Is there a possible concern that the amounts I'm entering aren't ACTUALLY the "Box 2 - Outstanding mortgage principal", but rather the average annual balances for each mortgage? Am I going to get audited for mis-entering entries on my 1098? Or it's fine because the numbers match the instructions from the IRS in the end?
The IRS already has your 1098s and no 1098s are submitted with your returns. Therefore as long as the totals comply with IRS instructions on your return, you will be good. Just be sure to keep records of your calculations should it ever come up.
I apologize for entering my question as a reply to this string. I cannot find a link for asking a question.
We paid off our mortgage in March 2022 (BoA), paying ~$420 in interest for Jan and Feb. We have received no tax-related forms from BoA. I tried to enter the interest payments but did not have the required information. Thoughts on how to resolve this?
No worries. If you can itemize your deductions you want to be sure this is included.
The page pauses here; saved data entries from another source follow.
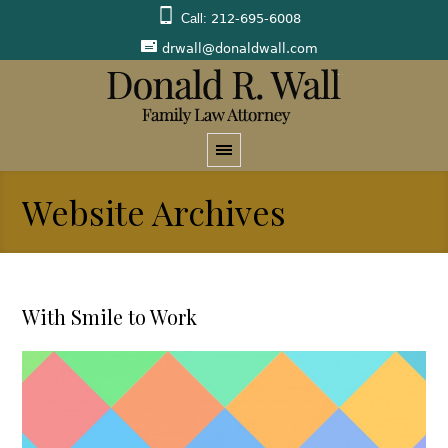
Call:
212-695-6008
drwall@donaldwall.com
Website Archives
With Smile to Work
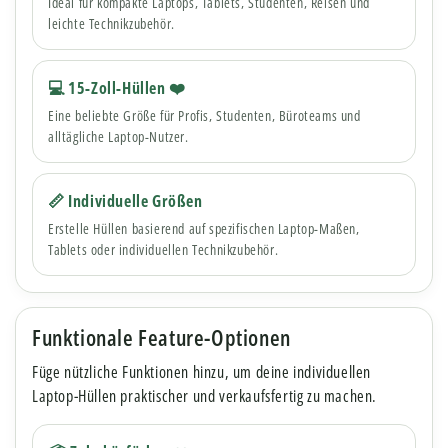
Ideal für kompakte Laptops, Tablets, Studenten, Reisen und
leichte Technikzubehör.
💻 15-Zoll-Hüllen ❤️
Eine beliebte Größe für Profis, Studenten, Büroteams und
alltägliche Laptop-Nutzer.
📏 Individuelle Größen
Erstelle Hüllen basierend auf spezifischen Laptop-Maßen,
Tablets oder individuellen Technikzubehör.
Funktionale Feature-Optionen
Füge nützliche Funktionen hinzu, um deine individuellen
Laptop-Hüllen praktischer und verkaufsfertig zu machen.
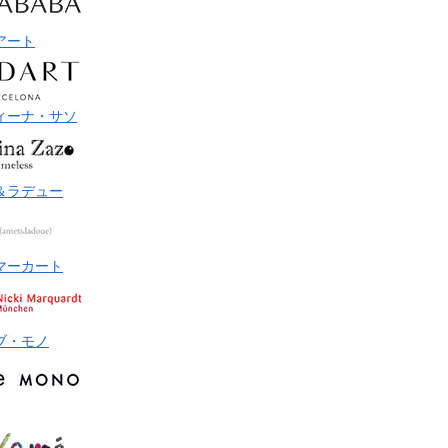
アート
ィーナ・サソ
＆ラデュー
マーカート
ブ・モノ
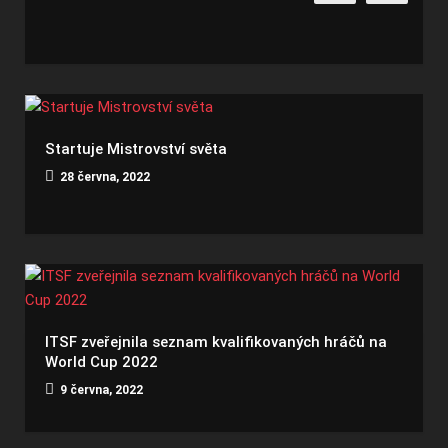
Startuje Mistrovství světa
28 června, 2022
ITSF zveřejnila seznam kvalifikovaných hráčů na
World Cup 2022
9 června, 2022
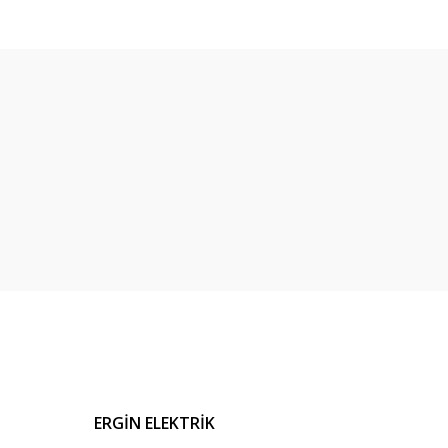
ERGİN ELEKTRİK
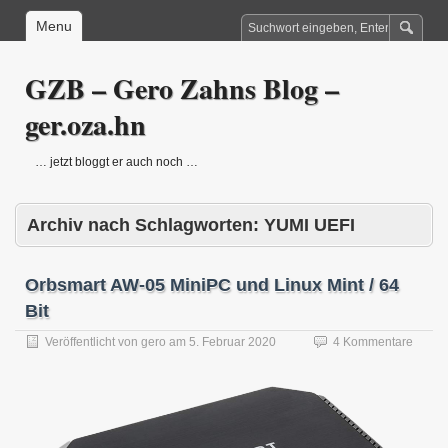
Menu
GZB – Gero Zahns Blog –
ger.oza.hn
… jetzt bloggt er auch noch …
Archiv nach Schlagworten:
YUMI UEFI
Orbsmart AW-05 MiniPC und Linux Mint / 64
Bit
Veröffentlicht von
gero
am
5. Februar 2020
4 Kommentare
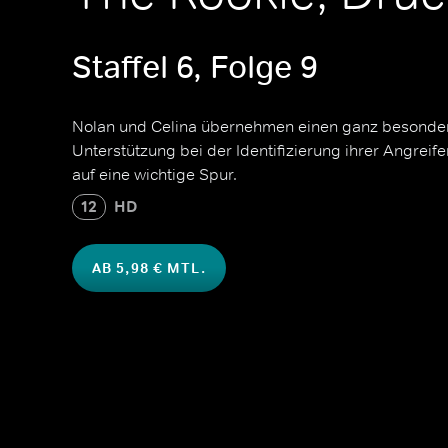
Staffel 6, Folge 9
Nolan und Celina übernehmen einen ganz besonde
Unterstützung bei der Identifizierung ihrer Angreif
auf eine wichtige Spur.
12
HD
AB 5,98 € MTL.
Thank you- I do not have the required form from BoA since the interest amount paid was <$600 (the actual interest paid was $417.29. Where/how to I enter this amount absent the BoA form?
Sch A only submits one mortgage interest answer to the IRS. You can add your BOA to your current mortgagor, enter the total allowable interest and mark a balance below $750,000.
See Table 1 Worksheet to Figure Your Deductible Mortgage Interest - please double check before entering.